• _WORK ITEM_
Give back every record exactly, with its pictures left out.

• _ENTRIES SHOWN_
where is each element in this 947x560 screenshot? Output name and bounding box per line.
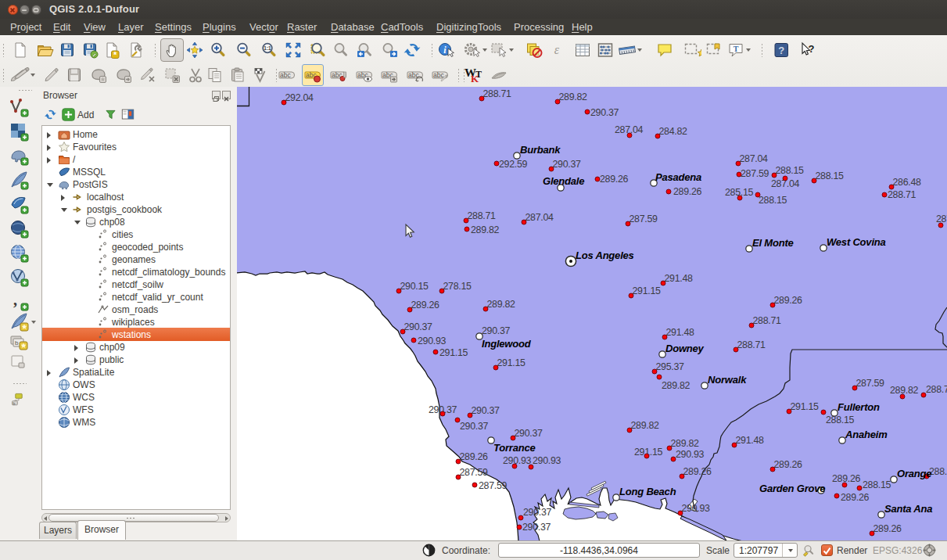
svg-text:*: * <box>113 50 117 59</box>
svg-text:287.59: 287.59 <box>460 467 489 478</box>
svg-text:288.15: 288.15 <box>929 466 947 477</box>
svg-text:Glendale: Glendale <box>543 175 584 187</box>
svg-text:287.04: 287.04 <box>526 212 554 223</box>
svg-text:292.59: 292.59 <box>499 159 528 170</box>
svg-text:Burbank: Burbank <box>520 144 561 156</box>
svg-text:289.82: 289.82 <box>662 380 691 391</box>
svg-text:,: , <box>13 291 17 308</box>
svg-text:290.37: 290.37 <box>553 159 582 170</box>
svg-text:291.48: 291.48 <box>736 435 765 446</box>
svg-text:292.04: 292.04 <box>285 92 314 103</box>
svg-text:289.82: 289.82 <box>487 299 516 310</box>
svg-text:288.71: 288.71 <box>737 339 766 350</box>
svg-text:Santa Ana: Santa Ana <box>884 503 932 515</box>
svg-text:291.48: 291.48 <box>666 327 695 338</box>
svg-text:289.82: 289.82 <box>890 385 919 396</box>
svg-text:289.26: 289.26 <box>841 492 870 503</box>
svg-text:290.93: 290.93 <box>503 455 532 466</box>
svg-text:288.15: 288.15 <box>759 195 787 206</box>
svg-text:289.26: 289.26 <box>600 174 629 185</box>
svg-text:Los Angeles: Los Angeles <box>576 249 634 261</box>
svg-text:290.15: 290.15 <box>400 281 429 292</box>
svg-text:288.71: 288.71 <box>483 88 512 99</box>
svg-text:Pasadena: Pasadena <box>655 171 701 183</box>
svg-text:1:1: 1:1 <box>264 45 271 51</box>
svg-text:?: ? <box>778 45 784 56</box>
svg-text:?: ? <box>809 43 815 55</box>
svg-text:290.93: 290.93 <box>682 503 711 514</box>
svg-text:290.37: 290.37 <box>590 107 619 118</box>
svg-text:abc: abc <box>280 71 291 79</box>
svg-text:Torrance: Torrance <box>493 442 536 454</box>
svg-text:b: b <box>13 401 15 406</box>
svg-text:288.71: 288.71 <box>926 384 947 395</box>
svg-text:Inglewood: Inglewood <box>482 338 532 350</box>
svg-text:288.15: 288.15 <box>776 165 805 176</box>
svg-text:289.82: 289.82 <box>631 420 660 431</box>
svg-text:288.15: 288.15 <box>863 479 891 490</box>
svg-text:288.15: 288.15 <box>816 171 845 181</box>
svg-text:Norwalk: Norwalk <box>708 374 747 386</box>
svg-text:288.71: 288.71 <box>888 189 917 200</box>
svg-text:287.04: 287.04 <box>740 153 769 164</box>
svg-text:289.26: 289.26 <box>873 523 902 534</box>
svg-text:289.26: 289.26 <box>774 295 803 306</box>
svg-text:284.82: 284.82 <box>659 126 688 137</box>
svg-text:291.15: 291.15 <box>497 357 526 368</box>
svg-text:288.71: 288.71 <box>753 315 782 326</box>
svg-text:West Covina: West Covina <box>827 236 886 248</box>
svg-text:Garden Grove: Garden Grove <box>759 483 825 494</box>
svg-text:290.93: 290.93 <box>676 449 705 460</box>
svg-text:291.15: 291.15 <box>791 401 820 412</box>
svg-text:289.26: 289.26 <box>673 186 702 197</box>
svg-text:Long Beach: Long Beach <box>619 486 676 497</box>
svg-text:291.15: 291.15 <box>439 347 468 358</box>
svg-text:287.59: 287.59 <box>630 214 658 224</box>
svg-text:289.82: 289.82 <box>559 92 588 102</box>
svg-text:T: T <box>475 69 482 80</box>
svg-text:289.26: 289.26 <box>683 466 712 477</box>
svg-text:T: T <box>734 45 739 53</box>
svg-text:290.37: 290.37 <box>404 321 433 332</box>
svg-text:El Monte: El Monte <box>752 237 794 249</box>
svg-text:Downey: Downey <box>665 343 705 354</box>
svg-text:288.71: 288.71 <box>468 210 497 221</box>
svg-text:ε: ε <box>554 43 560 56</box>
svg-text:290.93: 290.93 <box>418 336 447 346</box>
svg-text:290.37: 290.37 <box>460 421 489 432</box>
svg-text:287.59: 287.59 <box>741 168 769 179</box>
svg-text:289.82: 289.82 <box>671 438 700 449</box>
svg-text:Orange: Orange <box>897 468 931 479</box>
svg-text:289.26: 289.26 <box>832 473 861 484</box>
svg-text:b: b <box>15 339 19 346</box>
svg-text:289.26: 289.26 <box>411 300 440 311</box>
svg-text:287.59: 287.59 <box>856 378 885 389</box>
svg-text:290.37: 290.37 <box>523 507 552 518</box>
svg-text:abc: abc <box>433 71 444 79</box>
svg-text:290.37: 290.37 <box>472 405 500 416</box>
svg-text:290.37: 290.37 <box>515 428 543 439</box>
svg-text:286.48: 286.48 <box>893 177 922 188</box>
svg-text:295.37: 295.37 <box>656 361 685 372</box>
svg-text:291.48: 291.48 <box>665 273 694 284</box>
svg-text:289.26: 289.26 <box>460 451 489 462</box>
svg-text:290.37: 290.37 <box>482 325 511 336</box>
svg-text:287.59: 287.59 <box>479 480 508 491</box>
svg-text:291.15: 291.15 <box>633 285 662 296</box>
svg-text:290.93: 290.93 <box>533 455 561 466</box>
svg-text:Fullerton: Fullerton <box>838 401 880 413</box>
svg-text:288.15: 288.15 <box>826 415 855 425</box>
svg-text:278.15: 278.15 <box>443 281 472 292</box>
svg-text:Anaheim: Anaheim <box>845 429 888 440</box>
svg-text:290.37: 290.37 <box>522 522 551 533</box>
svg-text:289.82: 289.82 <box>471 224 500 235</box>
svg-text:289.26: 289.26 <box>774 459 803 470</box>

• _EXPECTED OUTPUT_
where is each element in this 947x560 screenshot? Output name and bounding box per line.
svg-text:*: * <box>113 50 117 59</box>
svg-text:287.59: 287.59 <box>460 467 489 478</box>
svg-text:288.15: 288.15 <box>929 466 947 477</box>
svg-text:Glendale: Glendale <box>543 175 584 187</box>
svg-text:287.04: 287.04 <box>526 212 554 223</box>
svg-text:292.59: 292.59 <box>499 159 528 170</box>
svg-text:Burbank: Burbank <box>520 144 561 156</box>
svg-text:289.82: 289.82 <box>662 380 691 391</box>
svg-text:,: , <box>13 291 17 308</box>
svg-text:290.37: 290.37 <box>553 159 582 170</box>
svg-text:291.48: 291.48 <box>736 435 765 446</box>
svg-text:292.04: 292.04 <box>285 92 314 103</box>
svg-text:289.82: 289.82 <box>487 299 516 310</box>
svg-text:288.71: 288.71 <box>737 339 766 350</box>
svg-text:Santa Ana: Santa Ana <box>884 503 932 515</box>
svg-text:291.48: 291.48 <box>666 327 695 338</box>
svg-text:289.82: 289.82 <box>890 385 919 396</box>
svg-text:289.26: 289.26 <box>841 492 870 503</box>
svg-text:290.93: 290.93 <box>503 455 532 466</box>
svg-text:288.15: 288.15 <box>759 195 787 206</box>
svg-text:289.26: 289.26 <box>600 174 629 185</box>
svg-text:Los Angeles: Los Angeles <box>576 249 634 261</box>
svg-text:290.15: 290.15 <box>400 281 429 292</box>
svg-text:288.71: 288.71 <box>483 88 512 99</box>
svg-text:Pasadena: Pasadena <box>655 171 701 183</box>
svg-text:1:1: 1:1 <box>264 45 271 51</box>
svg-text:?: ? <box>778 45 784 56</box>
svg-text:?: ? <box>809 43 815 55</box>
svg-text:290.93: 290.93 <box>682 503 711 514</box>
svg-text:290.37: 290.37 <box>590 107 619 118</box>
svg-text:abc: abc <box>280 71 291 79</box>
svg-text:Torrance: Torrance <box>493 442 536 454</box>
svg-text:b: b <box>13 401 15 406</box>
svg-text:288.71: 288.71 <box>926 384 947 395</box>
svg-text:Inglewood: Inglewood <box>482 338 532 350</box>
svg-text:288.15: 288.15 <box>776 165 805 176</box>
svg-text:289.82: 289.82 <box>631 420 660 431</box>
svg-text:288.15: 288.15 <box>863 479 891 490</box>
svg-text:288.15: 288.15 <box>816 171 845 181</box>
svg-text:Norwalk: Norwalk <box>708 374 747 386</box>
svg-text:288.71: 288.71 <box>888 189 917 200</box>
svg-text:287.04: 287.04 <box>740 153 769 164</box>
svg-text:289.26: 289.26 <box>873 523 902 534</box>
svg-text:289.26: 289.26 <box>774 295 803 306</box>
svg-text:284.82: 284.82 <box>659 126 688 137</box>
svg-text:291.15: 291.15 <box>497 357 526 368</box>
svg-text:288.71: 288.71 <box>753 315 782 326</box>
svg-text:West Covina: West Covina <box>827 236 886 248</box>
svg-text:Garden Grove: Garden Grove <box>759 483 825 494</box>
svg-text:290.93: 290.93 <box>676 449 705 460</box>
svg-text:291.15: 291.15 <box>791 401 820 412</box>
svg-text:289.26: 289.26 <box>673 186 702 197</box>
svg-text:Long Beach: Long Beach <box>619 486 676 497</box>
svg-text:291.15: 291.15 <box>439 347 468 358</box>
svg-text:287.59: 287.59 <box>630 214 658 224</box>
svg-text:289.82: 289.82 <box>559 92 588 102</box>
svg-text:T: T <box>475 69 482 80</box>
svg-text:289.26: 289.26 <box>683 466 712 477</box>
svg-text:T: T <box>734 45 739 53</box>
svg-text:290.37: 290.37 <box>404 321 433 332</box>
svg-text:El Monte: El Monte <box>752 237 794 249</box>
svg-text:Downey: Downey <box>665 343 705 354</box>
svg-text:288.71: 288.71 <box>468 210 497 221</box>
svg-text:ε: ε <box>554 43 560 56</box>
svg-text:290.93: 290.93 <box>418 336 447 346</box>
svg-text:290.37: 290.37 <box>460 421 489 432</box>
svg-text:287.59: 287.59 <box>741 168 769 179</box>
svg-text:289.82: 289.82 <box>671 438 700 449</box>
svg-text:Orange: Orange <box>897 468 931 479</box>
svg-text:289.26: 289.26 <box>832 473 861 484</box>
svg-text:b: b <box>15 339 19 346</box>
svg-text:289.26: 289.26 <box>411 300 440 311</box>
svg-text:287.59: 287.59 <box>856 378 885 389</box>
svg-text:290.37: 290.37 <box>523 507 552 518</box>
svg-text:abc: abc <box>433 71 444 79</box>
svg-text:290.37: 290.37 <box>472 405 500 416</box>
svg-text:290.37: 290.37 <box>515 428 543 439</box>
svg-text:286.48: 286.48 <box>893 177 922 188</box>
svg-text:295.37: 295.37 <box>656 361 685 372</box>
svg-text:291.48: 291.48 <box>665 273 694 284</box>
svg-text:289.26: 289.26 <box>460 451 489 462</box>
svg-text:290.37: 290.37 <box>482 325 511 336</box>
svg-text:287.59: 287.59 <box>479 480 508 491</box>
svg-text:291.15: 291.15 <box>633 285 662 296</box>
svg-text:290.93: 290.93 <box>533 455 561 466</box>
svg-text:Fullerton: Fullerton <box>838 401 880 413</box>
svg-text:288.15: 288.15 <box>826 415 855 425</box>
svg-text:278.15: 278.15 <box>443 281 472 292</box>
svg-text:Anaheim: Anaheim <box>845 429 888 440</box>
svg-text:290.37: 290.37 <box>522 522 551 533</box>
svg-text:289.82: 289.82 <box>471 224 500 235</box>
svg-text:289.26: 289.26 <box>774 459 803 470</box>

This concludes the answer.